This is official implementation of our work "Balance, Multiple Augmentation, and Re-synthesis: A Triad Training Strategy for Enhanced Audio Deepfake Detection"
Setup conda environment and download wav2vec model by running:
bash 00_envsetup.sh
bash 01_download_pretrained.sh
Noise data using in this repo is MUSAN and RIRS_NOISES
Please download those dataset by yourself.
We do not redistributed training data as:
You should download ASVspoof 2019 dataset and store bona fide samples online in DATA/asvspoof_2019_supcon/bonafide
. We do not re-distribute that dataset.
Vocoded sample can be found in Xin Wang et al. work. We use voc.v4 data. After downloading, you should store vocoded samples in DATA/asvspoof_2019_supcon/vocoded
.
Please note that training and dev file MUST be converted into .wav
file.
Eval set of ASVSpoof 2019 should be copied (or linked) to DATA/asvspoof_2019_supcon/eval
For example:
ln -s ./ASVspoof/LA/ASVspoof2019_LA_eval/flac/ DATA/asvspoof_2019_supcon/eval/
DATA
folder should look like this:
DATA
├── asvspoof_2019_supcon
│ ├── bonafide
│ │ └── leave_bonafide_wav_here
│ ├── eval
│ │ └── leave_eval_wav_here
│ ├── protocol.txt
│ ├── scp
│ │ ├── dev_bonafide.lst
│ │ ├── test.lst
│ │ └── train_bonafide.lst
│ └── vocoded
│ └── leave_vocoded_wav_here
├── asvspoof_2021_DF
│ ├── flac -> /datab/Dataset/ASVspoof/LA/ASVspoof2021_DF_eval/flac
│ ├── protocol.txt
│ └── trial_metadata.txt
└── in_the_wild
├── in_the_wild.txt
├── protocol.txt
└── wav -> /datab/Dataset/release_in_the_wild
Configuration should be checked and modified before further training or evaluating. Please read configuration files carefully.
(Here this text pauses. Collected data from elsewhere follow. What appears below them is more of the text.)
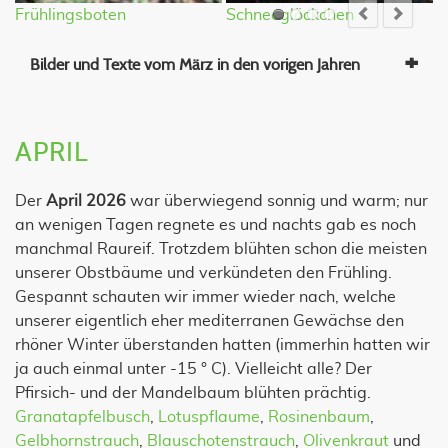
Frühlingsboten
Schneeglöckchen
F
Bilder und Texte vom März in den vorigen Jahren
APRIL
Der
April 2026
war überwiegend sonnig und warm; nur
an wenigen Tagen regnete es und nachts gab es noch
manchmal Raureif. Trotzdem blühten schon die meisten
unserer Obstbäume und verkündeten den Frühling.
Gespannt schauten wir immer wieder nach, welche
unserer eigentlich eher mediterranen Gewächse den
rhöner Winter überstanden hatten (immerhin hatten wir
ja auch einmal unter -15 ° C). Vielleicht alle? Der
Pfirsich- und der Mandelbaum blühten prächtig.
Granatapfelbusch
,
Lotuspflaume
,
Rosinenbaum
,
Gelbhornstrauch
,
Blauschotenstrauch
,
Olivenkraut
und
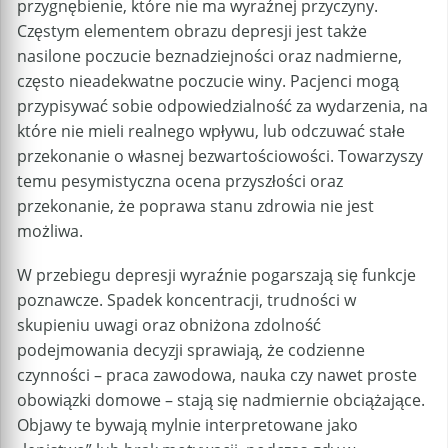
przygnębienie, które nie ma wyraźnej przyczyny.
Częstym elementem obrazu depresji jest także
nasilone poczucie beznadziejności oraz nadmierne,
często nieadekwatne poczucie winy. Pacjenci mogą
przypisywać sobie odpowiedzialność za wydarzenia, na
które nie mieli realnego wpływu, lub odczuwać stałe
przekonanie o własnej bezwartościowości. Towarzyszy
temu pesymistyczna ocena przyszłości oraz
przekonanie, że poprawa stanu zdrowia nie jest
możliwa.
W przebiegu depresji wyraźnie pogarszają się funkcje
poznawcze. Spadek koncentracji, trudności w
skupieniu uwagi oraz obniżona zdolność
podejmowania decyzji sprawiają, że codzienne
czynności – praca zawodowa, nauka czy nawet proste
obowiązki domowe – stają się nadmiernie obciążające.
Objawy te bywają mylnie interpretowane jako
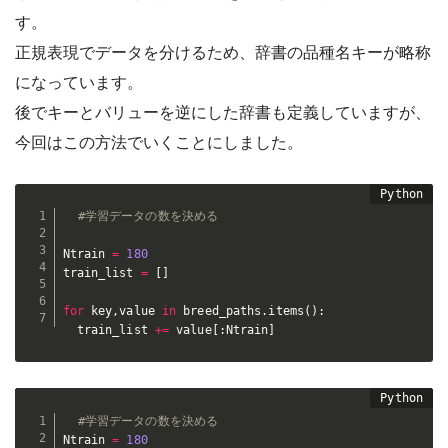
す。
正規表現でデータを分けるため、辞書の品種名キーが略称
になっています。
後でキーとバリューを逆にした辞書も定義していますが、
今回はこの方法でいくことにしました。
#学習データの数を決める
Ntrain 
=
180
train_list 
=
[
]
for
 key
,
value 
in
 breed_paths
.
items
(
)
:
  train_list 
+=
 value
[
:
Ntrain
]
#学習データの数を決める
Ntrain 
=
180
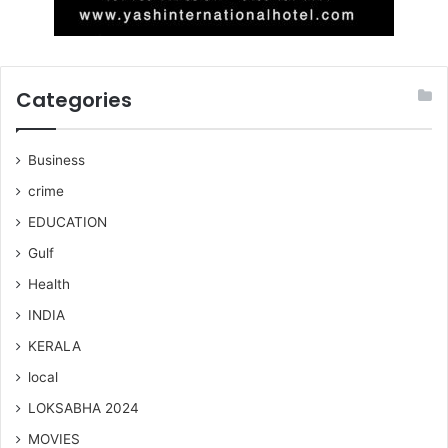
Categories
Business
crime
EDUCATION
Gulf
Health
INDIA
KERALA
local
LOKSABHA 2024
MOVIES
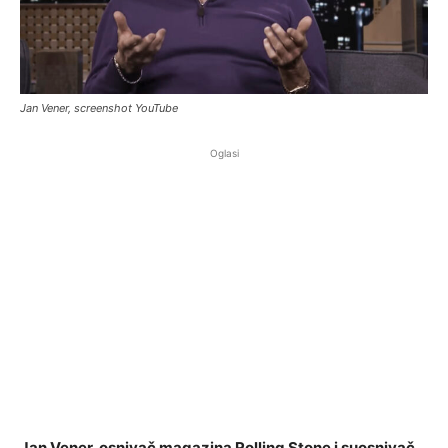
Jan Vener, screenshot YouTube
Oglasi
Jan Vener, osnivač magazina Rolling Stone i suosnivač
By default, these configurations is set for training.
CUDA_VISIBLE_DEVICES=0 bash 02_train.sh <seed> <config> <data_path> <comment>
For example:
CUDA_VISIBLE_DEVICES=0 bash 02_train.sh 1234 configs/conf-3-linear.yaml DATA/asvspoof_2019_supcon "conf-3-linear-1234"
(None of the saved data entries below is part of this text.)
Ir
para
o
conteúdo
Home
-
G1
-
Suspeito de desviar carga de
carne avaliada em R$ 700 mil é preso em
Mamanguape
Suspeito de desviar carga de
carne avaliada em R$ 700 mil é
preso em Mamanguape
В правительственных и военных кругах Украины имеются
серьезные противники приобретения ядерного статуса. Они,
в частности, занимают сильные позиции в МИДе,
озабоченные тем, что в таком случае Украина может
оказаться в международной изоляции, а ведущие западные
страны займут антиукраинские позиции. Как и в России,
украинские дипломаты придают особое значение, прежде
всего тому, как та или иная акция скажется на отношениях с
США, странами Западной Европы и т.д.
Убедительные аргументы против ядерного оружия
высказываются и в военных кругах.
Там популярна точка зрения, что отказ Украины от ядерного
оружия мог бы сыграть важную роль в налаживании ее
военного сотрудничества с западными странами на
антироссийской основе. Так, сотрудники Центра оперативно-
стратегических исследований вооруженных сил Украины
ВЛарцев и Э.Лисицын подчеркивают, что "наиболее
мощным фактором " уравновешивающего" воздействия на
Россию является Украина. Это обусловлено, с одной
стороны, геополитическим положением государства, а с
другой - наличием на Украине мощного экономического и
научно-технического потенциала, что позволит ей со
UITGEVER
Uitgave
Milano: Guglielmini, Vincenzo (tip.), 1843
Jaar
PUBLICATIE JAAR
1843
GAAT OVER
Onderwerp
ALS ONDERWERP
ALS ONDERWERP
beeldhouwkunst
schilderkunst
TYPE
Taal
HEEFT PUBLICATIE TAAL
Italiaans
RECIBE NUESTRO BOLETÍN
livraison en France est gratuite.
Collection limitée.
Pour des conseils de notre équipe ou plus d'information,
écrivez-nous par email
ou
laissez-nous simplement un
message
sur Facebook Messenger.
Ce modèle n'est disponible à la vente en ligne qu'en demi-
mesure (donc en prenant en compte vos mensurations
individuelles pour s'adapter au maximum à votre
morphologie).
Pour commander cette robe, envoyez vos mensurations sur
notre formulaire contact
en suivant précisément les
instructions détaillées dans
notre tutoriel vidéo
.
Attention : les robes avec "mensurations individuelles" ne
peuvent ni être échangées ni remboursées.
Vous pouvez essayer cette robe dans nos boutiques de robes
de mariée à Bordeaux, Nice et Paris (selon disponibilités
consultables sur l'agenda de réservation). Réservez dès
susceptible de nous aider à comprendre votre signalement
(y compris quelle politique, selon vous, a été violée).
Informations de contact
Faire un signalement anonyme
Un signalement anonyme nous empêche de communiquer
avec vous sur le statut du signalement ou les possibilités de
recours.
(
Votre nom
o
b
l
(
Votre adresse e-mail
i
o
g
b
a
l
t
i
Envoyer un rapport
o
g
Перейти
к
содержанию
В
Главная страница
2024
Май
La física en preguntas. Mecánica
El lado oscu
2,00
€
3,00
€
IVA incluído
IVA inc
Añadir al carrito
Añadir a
CUDA_VISIBLE_DEVICES=0 bash 03_eval <config> <data_path> <batch_size> <model_path> <eval_output>
For example:
CUDA_VISIBLE_DEVICES=0 bash 03_eval.sh configs/conf-3-linear.yaml DATA/asvspoof_2019_supcon 128 out/model_80_1_1e-07_conf-3-linear/epoch_80.pth docs/la19.txt
CUDA_VISIBLE_DEVICES=0 bash 03_eval.sh configs/conf-3-linear.yaml DATA/asvspoof_2021_DF 128 pretrained/conf-3-linear.pth docs/df21.txt
Please refer to Result.ipynb
for calculating EER and other performance metrics.
Please refer to datautils/eval_only.py
and datautils/asvspoof_2019.py
for other eval dataset. For augmentation strategies, please refer to datautils/asvspoof_2019_augall_3.py
.